Chatting with Chef Andre I couldn’t help but notice the word CHEF tattooed on his hand but almost immediately he said, “Instead of being called a chef, I’d rather be called a bad ass cook.” And that’s exactly what he is, creating flavor combinations that are sometimes surprising, but always delicious. Sampling a few of his favorites I could see right away why City Pork has quickly become one of the top restaurant groups in the city. Since meat is at the heart of City Pork, I couldn’t resist a robust charcuterie tray featuring homemade sausages, pâtés and dry-cured meats along with cheese and vegetables all pickled in-house. One of the most popular items on the menu though is the Wild Boar Flauta; flour tortillas filled with coffee and chile braised boar and fried into delicious homespun creations.

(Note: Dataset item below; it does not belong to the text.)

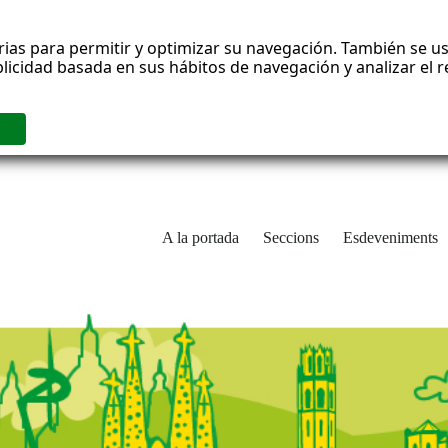
rias para permitir y optimizar su navegación. También se us
blicidad basada en sus hábitos de navegación y analizar el
A la portada
Seccions
Esdeveniments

As I mentioned though, I have a sweet tooth and since my time was limited I decided to visit not one but two establishments both perfect for an afternoon coffee and sweet snack. Coffee Call restaurant is an absolute institution in Baton Rouge and while their menu may be limited, what they do serve is amazing. Soups and salads are available, but the real stars of the show at Coffee Call are the beignets and beignet fingers. Beignets are those fried puffs of dough that are generously doused in powdered sugar, usually served with café au lait. New to me though were beignet fingers, thin strips of the same dough, but smaller and much easier to eat than their full-bodied cousins. Coffee and specialty drinks are available to go along with, but given the fact they have a vat of Café au Lait available at all times, I’d say that is the preferred drink around here.

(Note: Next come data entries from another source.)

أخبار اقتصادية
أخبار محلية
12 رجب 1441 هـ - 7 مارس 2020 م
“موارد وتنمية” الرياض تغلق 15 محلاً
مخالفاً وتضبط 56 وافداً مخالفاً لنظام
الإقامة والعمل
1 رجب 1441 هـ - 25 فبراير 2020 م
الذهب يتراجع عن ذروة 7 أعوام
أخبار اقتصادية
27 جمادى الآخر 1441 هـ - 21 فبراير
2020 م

For something a little more innovative, be sure to stop by Cupcake Allie. Allison Offner Bookman is a designer by trade, which is probably why her cupcakes are amongst the most visually stunning I’ve ever seen. Constantly experimenting, Allie offers several classic flavors – Birthday Cake and Pecan Pie – but also savory cupcakes as well, including the Gumbo Cupcake I tried. Cupcake in name only, this small cake was a delicious savory bite, incongruous amongst the chocolates and cream, but no less tasty.

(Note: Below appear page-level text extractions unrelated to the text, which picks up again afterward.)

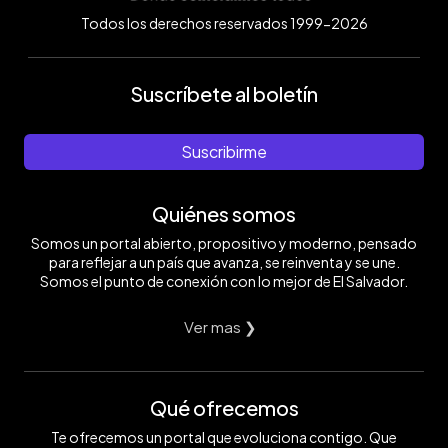
Todos los derechos reservados 1999-2026
Suscríbete al boletín
Suscribirme
Quiénes somos
Somos un portal abierto, propositivo y moderno, pensado
para reflejar a un país que avanza, se reinventa y se une.
Somos el punto de conexión con lo mejor de El Salvador.
Ver mas ❯
Qué ofrecemos
Te ofrecemos un portal que evoluciona contigo. Que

My time in Baton Rouge may have been short, but I didn’t need any longer to convince me what a fun place it is to visit. Convenient to New Orleans and other towns and cities around the state, it’s the perfect stop to learn more about the history and culture of Louisiana, as well as to experience an urban personality that is comfortable in its own skin. It’s also a wonderful place to find some delicious and creative bites, although there’s much more to the culinary scene than I was able to cover in just a single day.